Data extract »
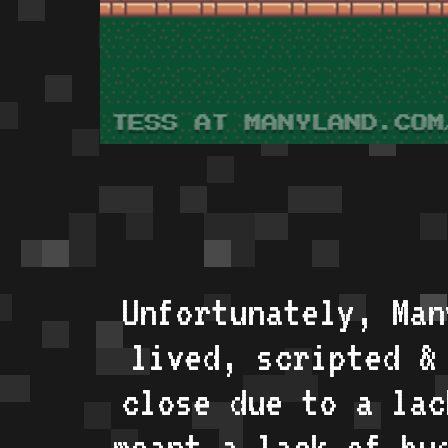
Unfortunately, Man
lived, scripted &
close due to a lac
meant a lack of bu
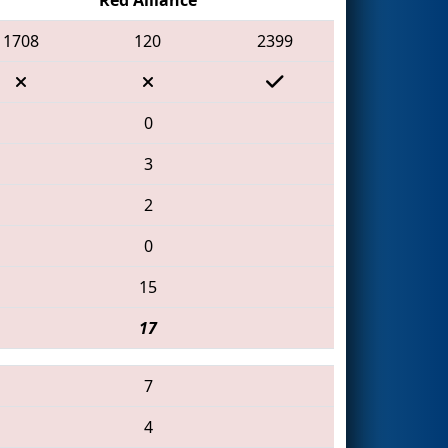
1708
120
2399
0
3
2
0
15
17
7
4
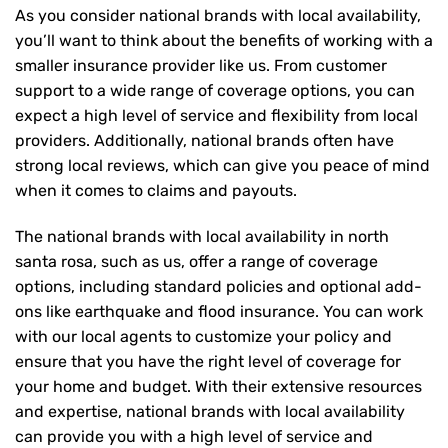
As you consider national brands with local availability,
you’ll want to think about the benefits of working with a
smaller insurance provider like us. From customer
support to a wide range of coverage options, you can
expect a high level of service and flexibility from local
providers. Additionally, national brands often have
strong local reviews, which can give you peace of mind
when it comes to claims and payouts.
The national brands with local availability in north
santa rosa, such as us, offer a range of coverage
options, including standard policies and optional add-
ons like earthquake and flood insurance. You can work
with our local agents to customize your policy and
ensure that you have the right level of coverage for
your home and budget. With their extensive resources
and expertise, national brands with local availability
can provide you with a high level of service and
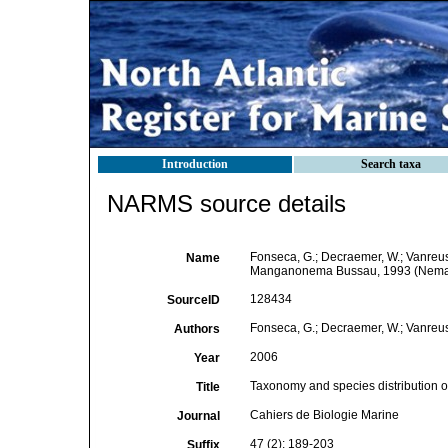
Introduction
Search taxa
NARMS source details
Fonseca, G.; Decraemer, W.; Vanreus
Name
Manganonema Bussau, 1993 (Nemat
128434
SourceID
Fonseca, G.; Decraemer, W.; Vanreus
Authors
2006
Year
Taxonomy and species distribution
Title
Cahiers de Biologie Marine
Journal
47 (2): 189-203
Suffix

About this task » Your answer must be the records exactly as they stand, with no pictures in it.

Task answer »
Unfortunately, Man
lived, scripted &
close due to a lac
meant a lack of bu
1708
120
2399
0
3
2
0
15
17
7
4
As you consider national brands with local availability,
you’ll want to think about the benefits of working with a
smaller insurance provider like us. From customer
support to a wide range of coverage options, you can
expect a high level of service and flexibility from local
providers. Additionally, national brands often have
strong local reviews, which can give you peace of mind
when it comes to claims and payouts.
The national brands with local availability in north
santa rosa, such as us, offer a range of coverage
options, including standard policies and optional add-
ons like earthquake and flood insurance. You can work
with our local agents to customize your policy and
ensure that you have the right level of coverage for
your home and budget. With their extensive resources
and expertise, national brands with local availability
can provide you with a high level of service and
Introduction
Search taxa
NARMS source details
Fonseca, G.; Decraemer, W.; Vanreus
Name
Manganonema Bussau, 1993 (Nemat
128434
SourceID
Fonseca, G.; Decraemer, W.; Vanreus
Authors
2006
Year
Taxonomy and species distribution
Title
Cahiers de Biologie Marine
Journal
47 (2): 189-203
Suffix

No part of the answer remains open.